It occurred to me that I never did follow up on my Warhammer Visions experiment.
WHSmiths managed to shift one copy in that month and, since then, have been getting in six or seven copies a month, almost all of which are still there at the end.
This is not a very scientific survey, for all I know Warhammer Visions is wildly popular. That said, most of the newsagents near me that stock it always seem to have plenty of copies. Which suggests that it isn't selling well, but also that they keep stocking it in large numbers.
I don't have any axe to grind regarding Warhammer Visions. I haven't been a regular White Dwarf reader in years and the White Dwarf weekly/Warhammer Visions split took place over a year after I last bought a copy. There behaviour isn't irritating so much as baffling.

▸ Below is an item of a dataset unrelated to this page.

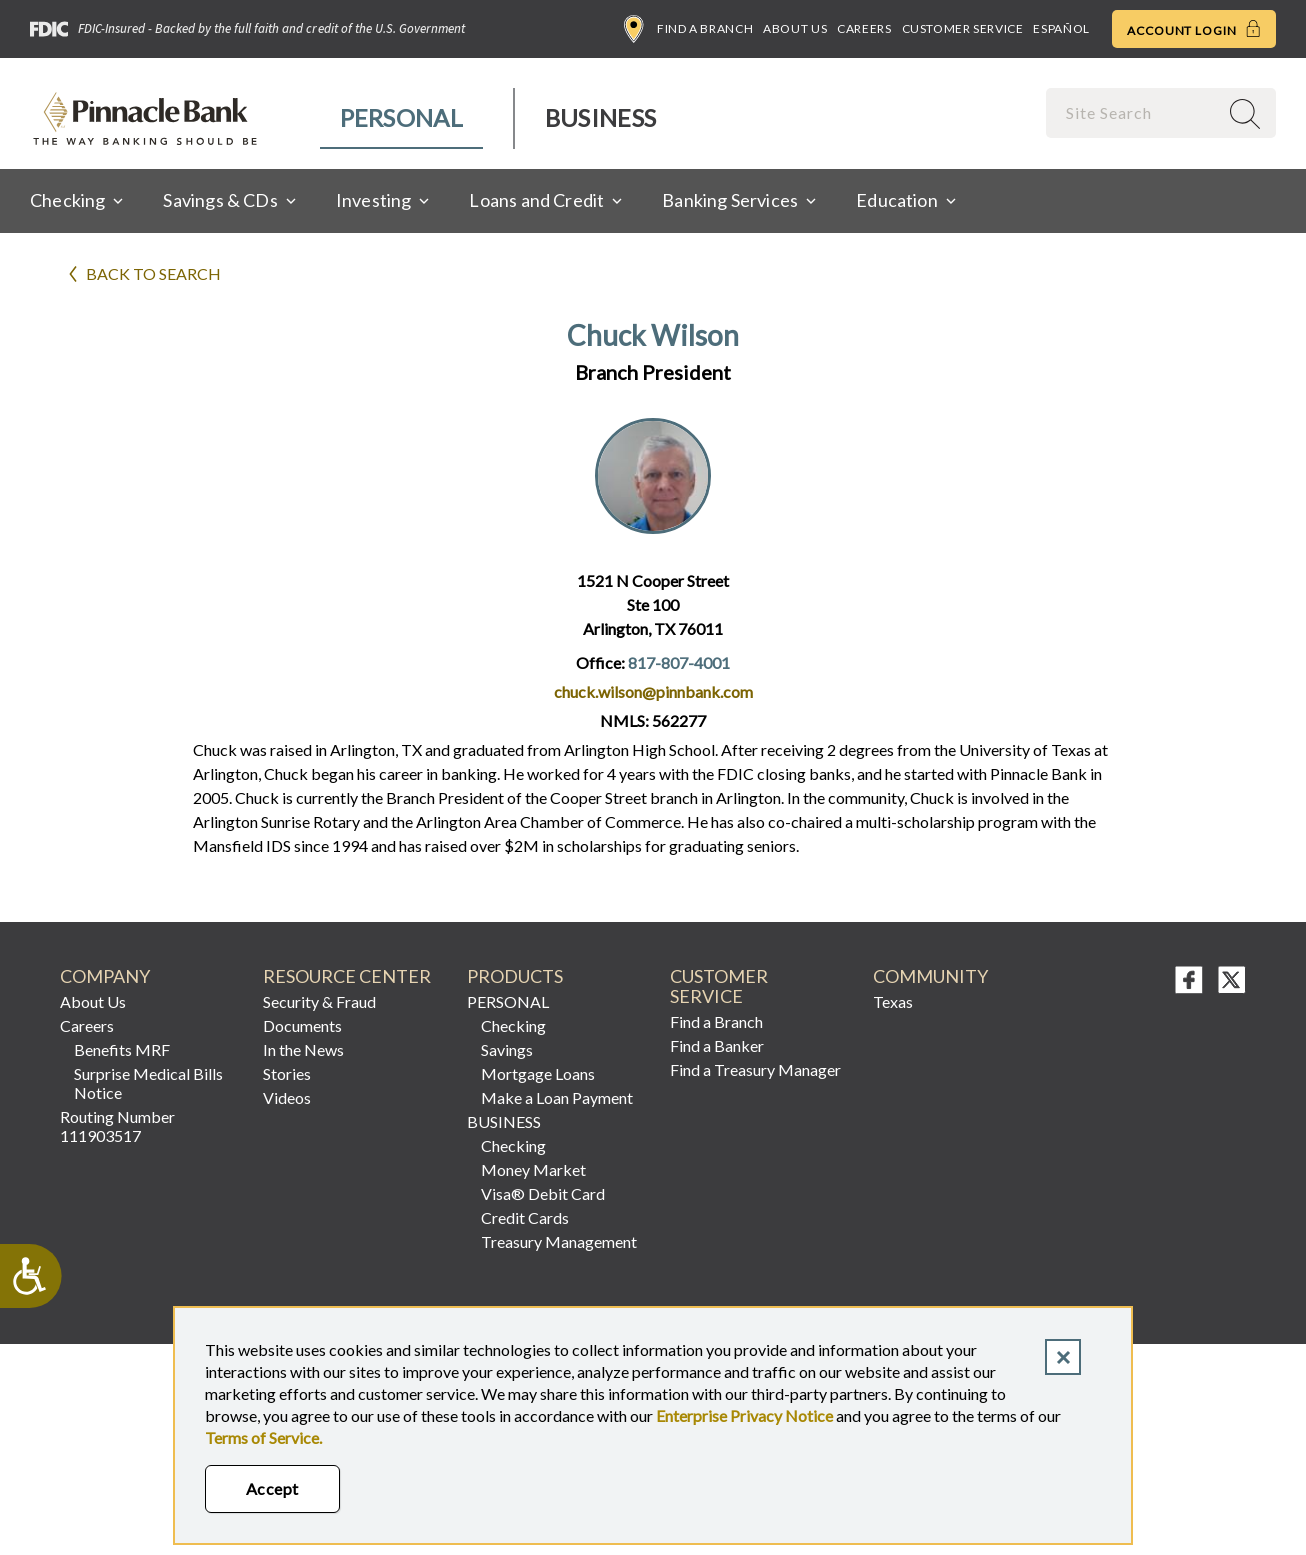  What do you see at coordinates (1194, 29) in the screenshot?
I see `Account Login` at bounding box center [1194, 29].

Warhammer Visions appears to be a very confused publication. It's supposed to be about pictures, but its pages are half the size of the old White Dwarf. It is the only publication they sell through mainstream newsagents, but it is an expensive premium product that is likely to be baffling to anyone not already familiar with Games Workshop and its products. And its sealed in plastic, so that you can't browse and have to spend £8 to find out what it contains. Not to mention that if you want nice pictures of painted miniatures, Google Images will supply enough to last a life time.

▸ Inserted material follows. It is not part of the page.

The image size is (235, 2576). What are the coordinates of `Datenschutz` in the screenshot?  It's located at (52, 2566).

On the other hand, we have the weekly White Dwarf. It's more expensive the the old White Dwarf on a monthly basis, but each issue is comparatively cheap. It's published frequently and has plenty of news and up to date information. But if you want it you have to go to Games Workshop or a games shop. So it's only available to existing gamers and hobbyists.

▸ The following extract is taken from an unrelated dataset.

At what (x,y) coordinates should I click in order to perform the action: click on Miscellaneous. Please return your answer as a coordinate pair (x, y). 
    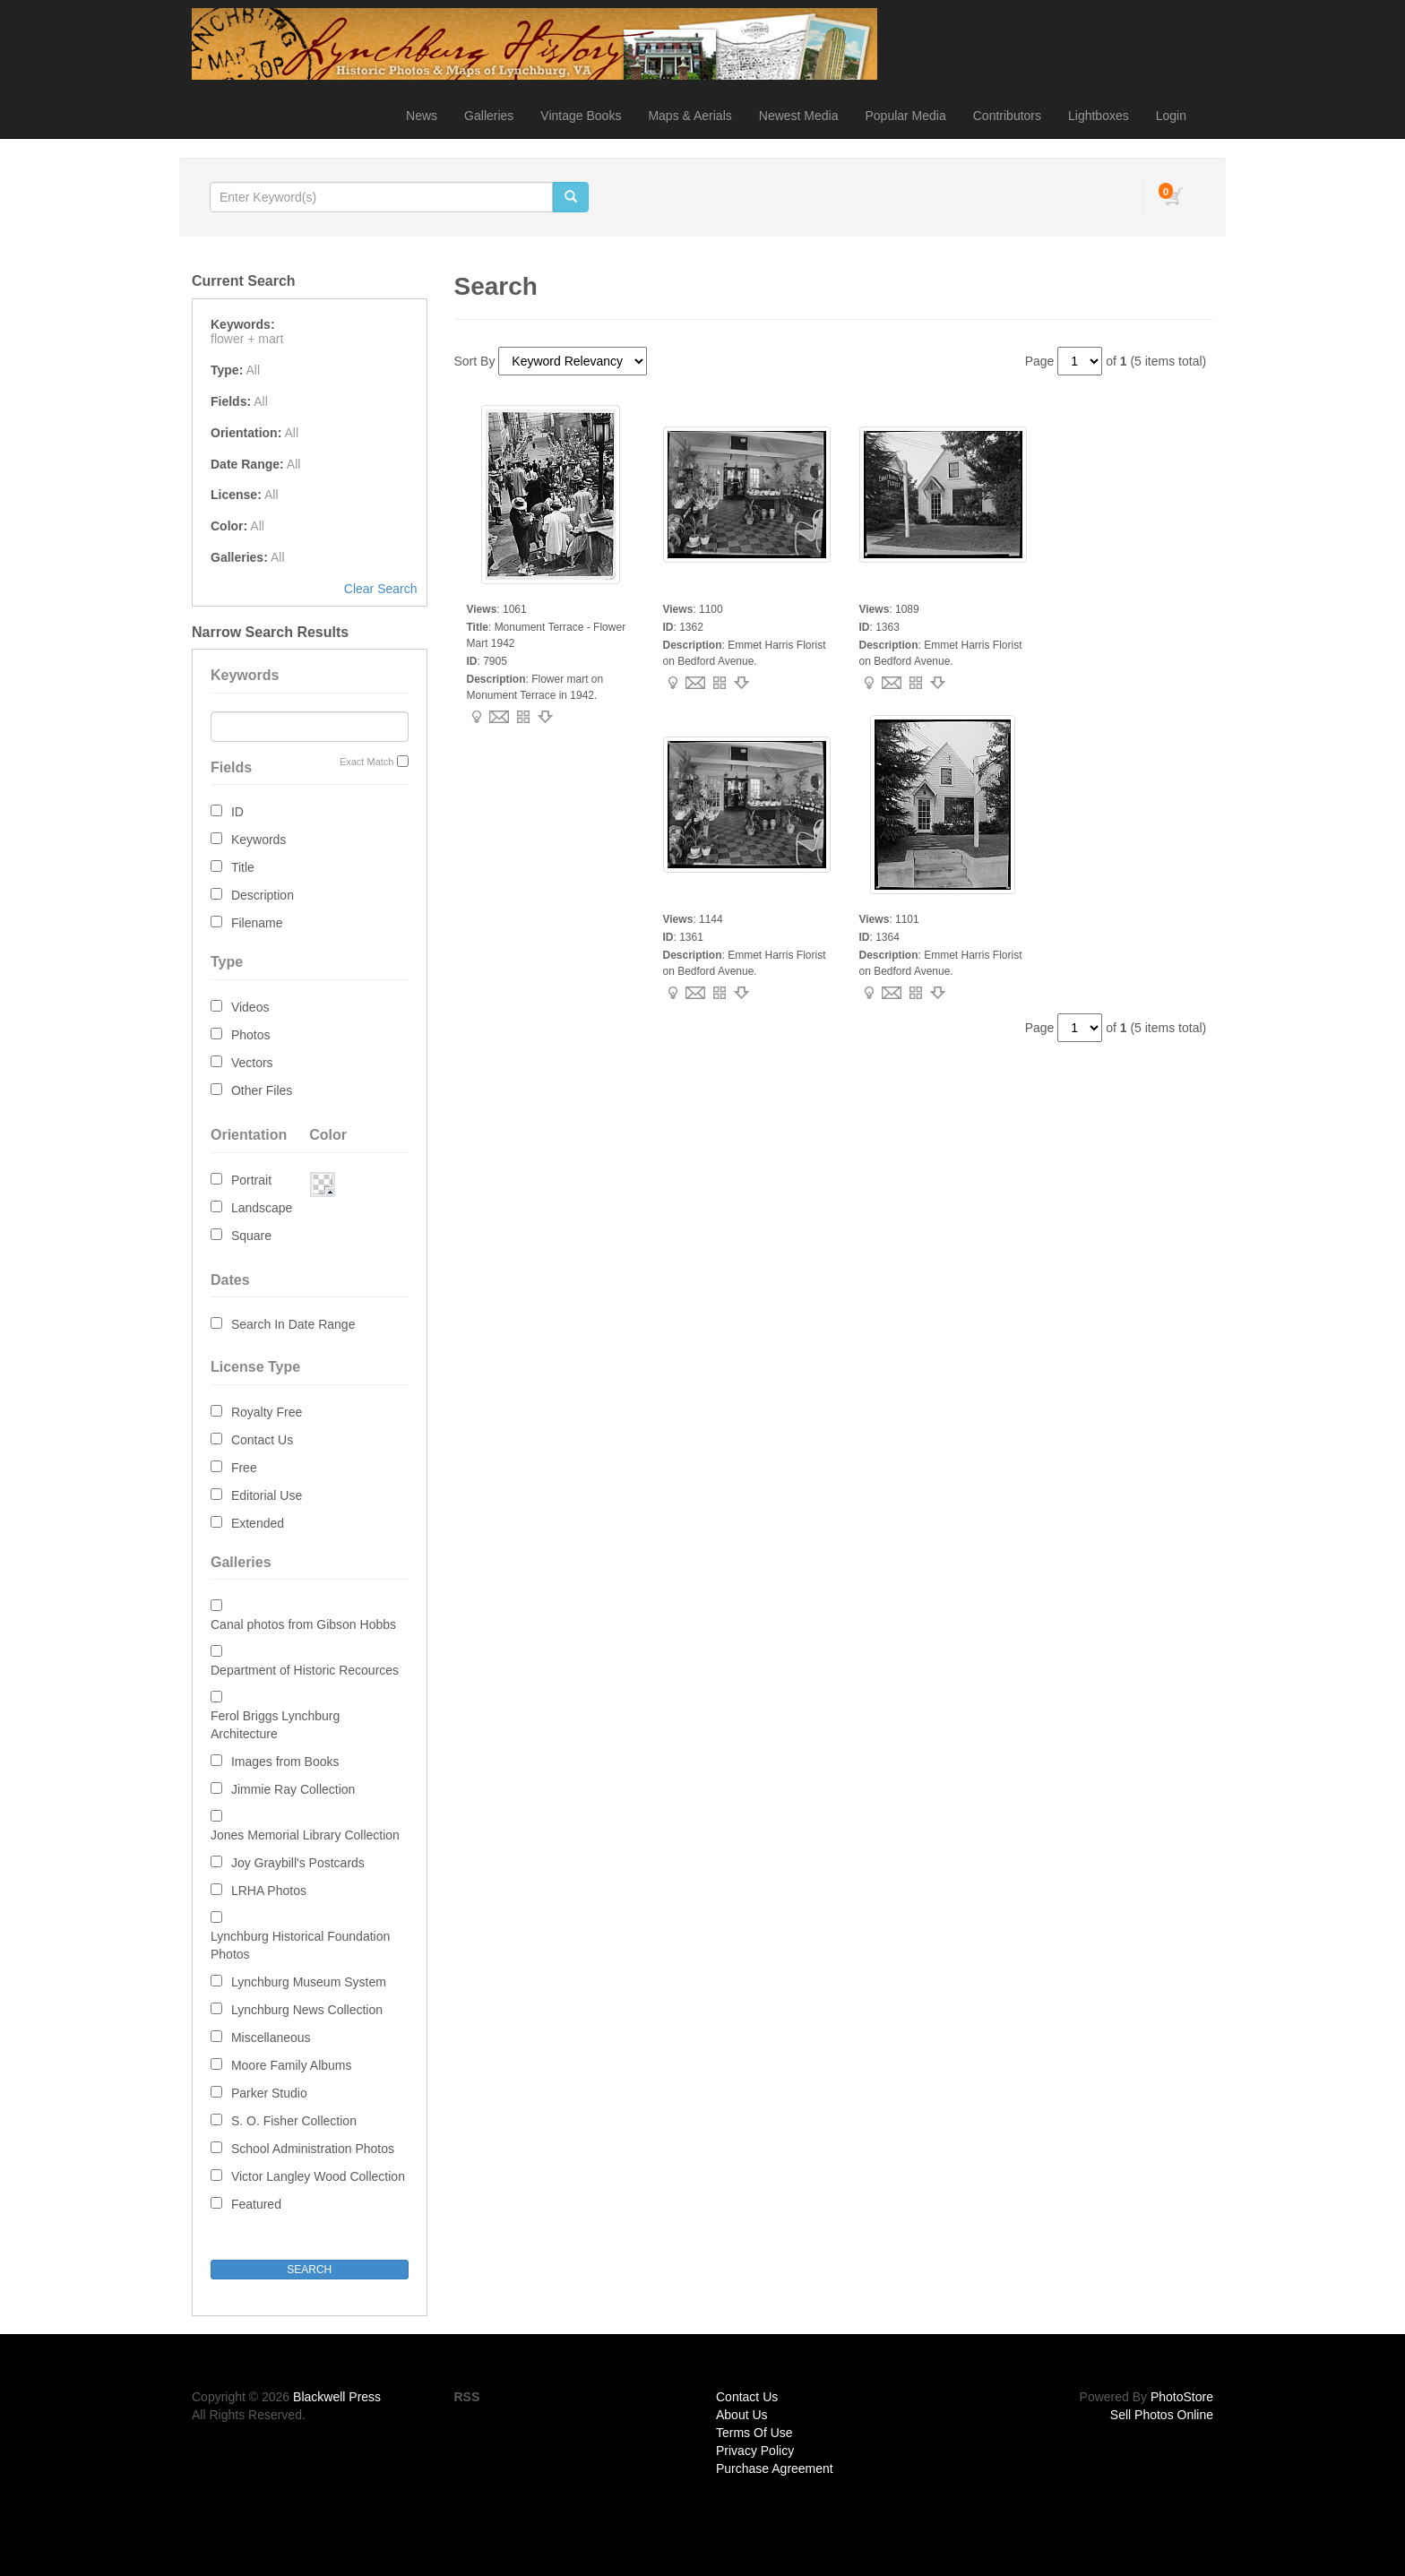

What is the thinking here? The odd thing about Games Workshop is that, because it tries to control all aspects of its business itself, from development through to retail, it's not necessary for every part of the business to make money. White Dwarf or Warhammer Visions don't have to be independently profitable as long as they serve the purpose of marketing Games Workshop's core business. For that matter, even rule books don't have to make money if they help to shift more models. But Games Workshop acts like everything they do has to make money. Or that everything do is inherently worth paying for.
So we end up with the odd spectacle of Games Workshop trying to increase its output of printed publications at a time when more and more content is going online and expecting its existing customers to pay extra to cover the cost.
Now I have no idea of this is working or not. But either way it's astonishing that this is where Games Workshop has ended up.